*Task description*
Only the lines that include "with" should be copied from the data below.

*Record excerpts*

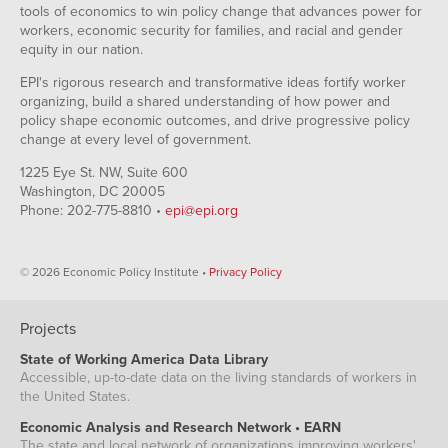
tools of economics to win policy change that advances power for
workers, economic security for families, and racial and gender
equity in our nation.
EPI's rigorous research and transformative ideas fortify worker
organizing, build a shared understanding of how power and
policy shape economic outcomes, and drive progressive policy
change at every level of government.
1225 Eye St. NW, Suite 600
Washington, DC 20005
Phone: 202-775-8810 •
epi@epi.org
© 2026 Economic Policy Institute •
Privacy Policy
Projects
State of Working America Data Library
Accessible, up-to-date data on the living standards of workers in
the United States.
Economic Analysis and Research Network • EARN
The state and local network of organizations improving workers'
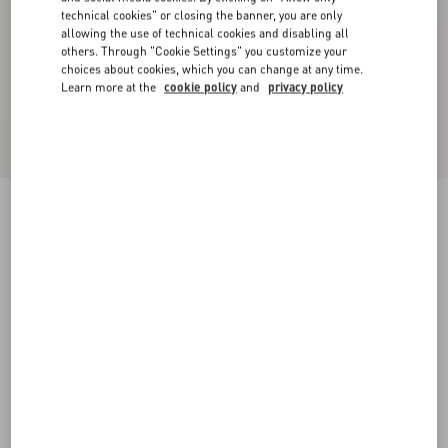
technical cookies" or closing the banner, you are only
allowing the use of technical cookies and disabling all
others. Through "Cookie Settings" you customize your
choices about cookies, which you can change at any time.
Learn more at the
cookie policy
and
privacy policy
Chez Valentino Bracelet In Metal, Enamel And
Swarovski® Crystals
palladium
Add To Bag
Add To Bag
UNI
M
L
Size:
Complimentary shipping & returns
Find in boutique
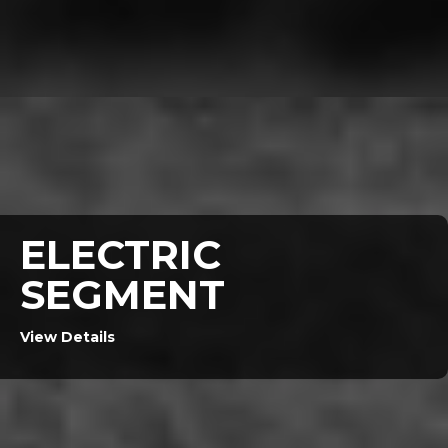
ELECTRIC
SEGMENT
View Details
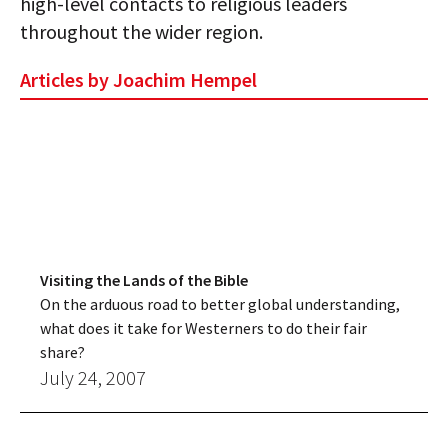
high-level contacts to religious leaders
throughout the wider region.
Articles by Joachim Hempel
Visiting the Lands of the Bible
On the arduous road to better global understanding,
what does it take for Westerners to do their fair
share?
July 24, 2007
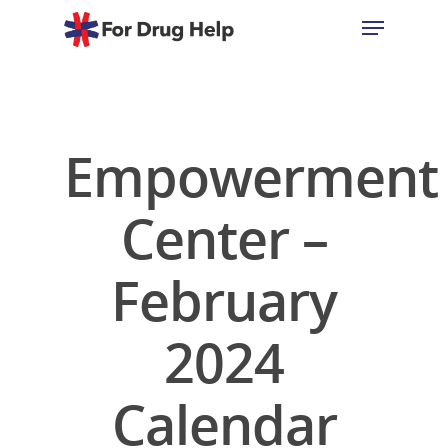
Hit enter to search or ESC to close
Empowerment
Center –
February
2024
Calendar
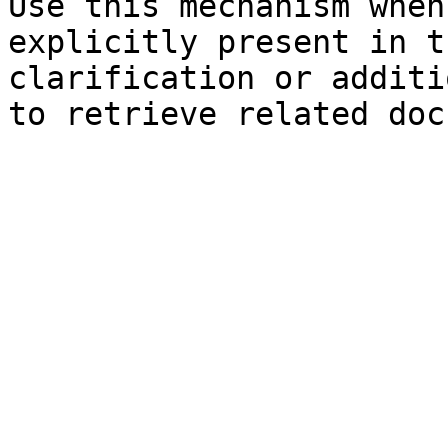
Use this mechanism when
explicitly present in t
clarification or additi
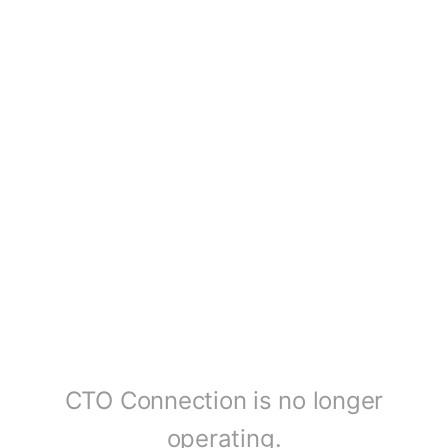
CTO Connection is no longer
operating.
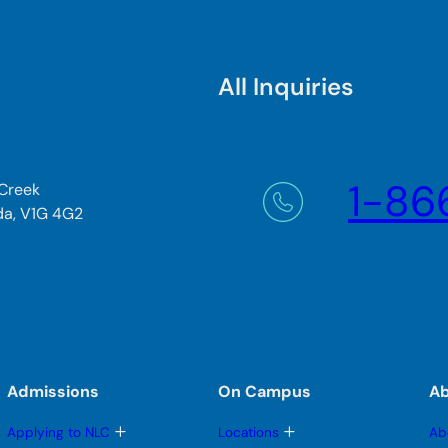
All Inquiries
1-86
 Creek
da, V1G 4G2
Admissions
On Campus
A
T
T
Applying to NLC
Locations
Ab
o
o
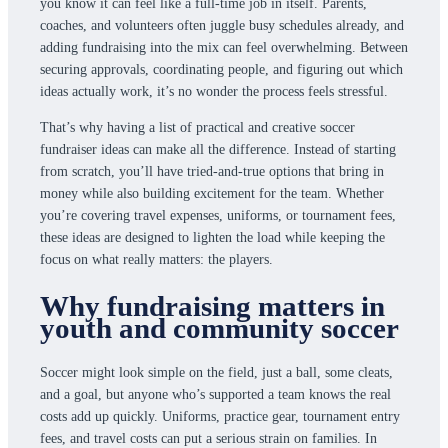
you know it can feel like a full-time job in itself. Parents,
coaches, and volunteers often juggle busy schedules already, and
adding fundraising into the mix can feel overwhelming. Between
securing approvals, coordinating people, and figuring out which
ideas actually work, it’s no wonder the process feels stressful.
That’s why having a list of practical and creative soccer
fundraiser ideas can make all the difference. Instead of starting
from scratch, you’ll have tried-and-true options that bring in
money while also building excitement for the team. Whether
you’re covering travel expenses, uniforms, or tournament fees,
these ideas are designed to lighten the load while keeping the
focus on what really matters: the players.
Why fundraising matters in
youth and community soccer
Soccer might look simple on the field, just a ball, some cleats,
and a goal, but anyone who’s supported a team knows the real
costs add up quickly. Uniforms, practice gear, tournament entry
fees, and travel costs can put a serious strain on families. In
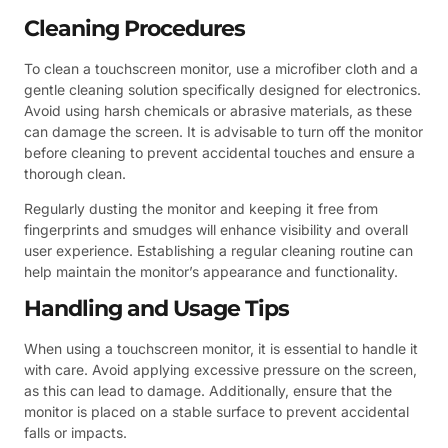
Cleaning Procedures
To clean a touchscreen monitor, use a microfiber cloth and a
gentle cleaning solution specifically designed for electronics.
Avoid using harsh chemicals or abrasive materials, as these
can damage the screen. It is advisable to turn off the monitor
before cleaning to prevent accidental touches and ensure a
thorough clean.
Regularly dusting the monitor and keeping it free from
fingerprints and smudges will enhance visibility and overall
user experience. Establishing a regular cleaning routine can
help maintain the monitor’s appearance and functionality.
Handling and Usage Tips
When using a touchscreen monitor, it is essential to handle it
with care. Avoid applying excessive pressure on the screen,
as this can lead to damage. Additionally, ensure that the
monitor is placed on a stable surface to prevent accidental
falls or impacts.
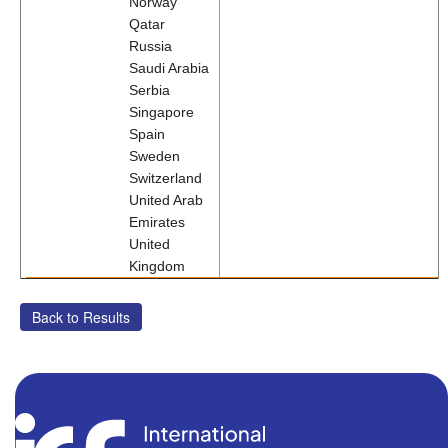
Norway
Qatar
Russia
Saudi Arabia
Serbia
Singapore
Spain
Sweden
Switzerland
United Arab
Emirates
United
Kingdom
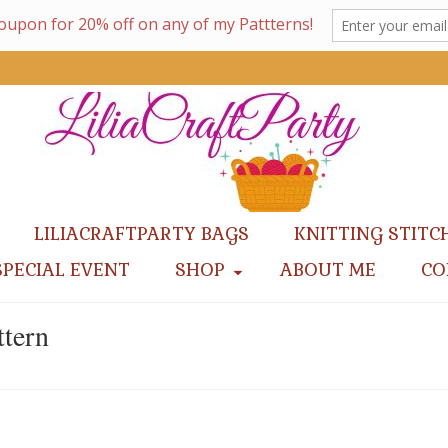
LILIACRAFTPARTY BAGS
KNITTING STITC
SPECIAL EVENT
SHOP
ABOUT ME
CO
ttern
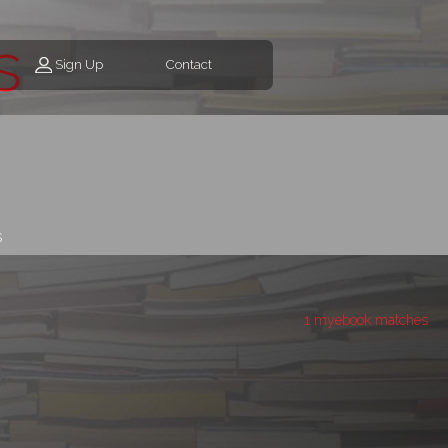
s
Sign Up
Contact
s
1 myebook matches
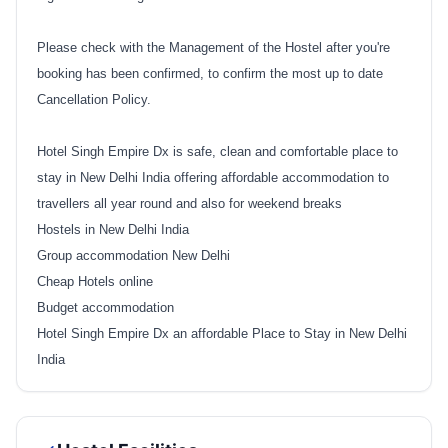
Please check with the Management of the Hostel after you're
booking has been confirmed, to confirm the most up to date
Cancellation Policy.
Hotel Singh Empire Dx is safe, clean and comfortable place to
stay in New Delhi India offering affordable accommodation to
travellers all year round and also for weekend breaks
Hostels in New Delhi India
Group accommodation New Delhi
Cheap Hotels online
Budget accommodation
Hotel Singh Empire Dx an affordable Place to Stay in New Delhi
India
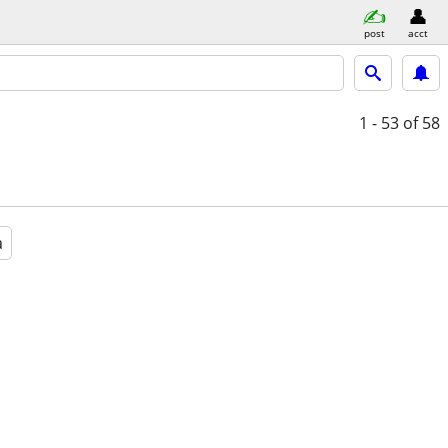
post
acct
1 - 53
of 58
a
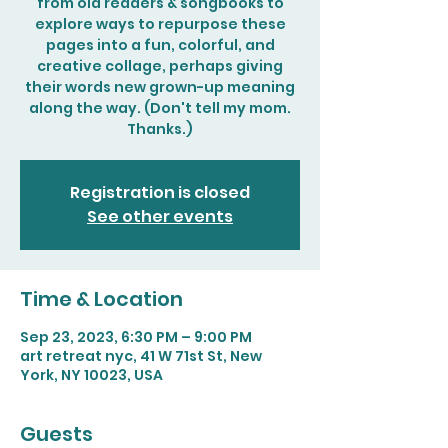
from old readers & songbooks to
explore ways to repurpose these
pages into a fun, colorful, and
creative collage, perhaps giving
their words new grown-up meaning
along the way. (Don't tell my mom.
Thanks.)
Registration is closed
See other events
Time & Location
Sep 23, 2023, 6:30 PM – 9:00 PM
art retreat nyc, 41 W 71st St, New
York, NY 10023, USA
Guests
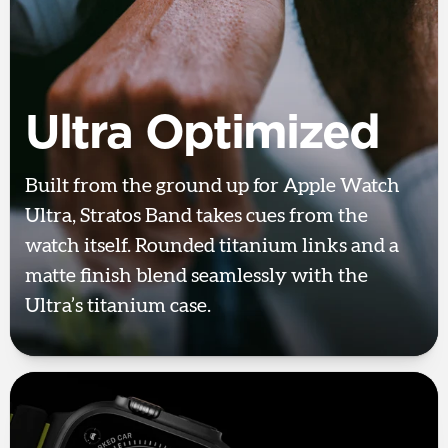
Ultra Optimized
Built from the ground up for Apple Watch
Ultra, Stratos Band takes cues from the
watch itself. Rounded titanium links and a
matte finish blend seamlessly with the
Ultra’s titanium case.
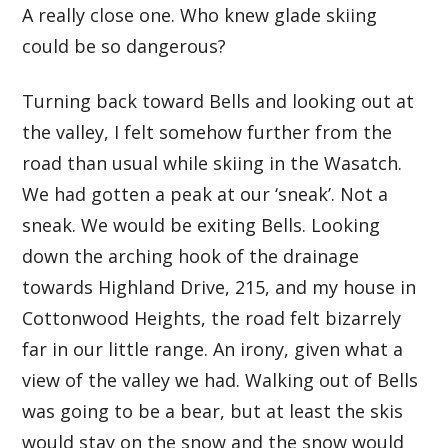
A really close one. Who knew glade skiing
could be so dangerous?
Turning back toward Bells and looking out at
the valley, I felt somehow further from the
road than usual while skiing in the Wasatch.
We had gotten a peak at our ‘sneak’. Not a
sneak. We would be exiting Bells. Looking
down the arching hook of the drainage
towards Highland Drive, 215, and my house in
Cottonwood Heights, the road felt bizarrely
far in our little range. An irony, given what a
view of the valley we had. Walking out of Bells
was going to be a bear, but at least the skis
would stay on the snow and the snow would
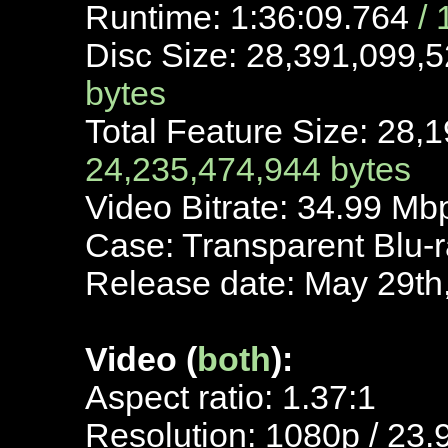
Runtime: 1:36:09.764
/
Disc Size: 28,391,099,
bytes
Total Feature Size: 28,
24,235,474,944 bytes
Video Bitrate: 34.99 M
Case: Transparent Blu-
Release date: May 29th
Video (
both
):
Aspect ratio: 1.37:1
Resolution: 1080p / 23.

*Result below*
with care. Avoid applying excessive pressure on the screen,
Please check with the Management of the Hostel after you're
matte finish blend seamlessly with the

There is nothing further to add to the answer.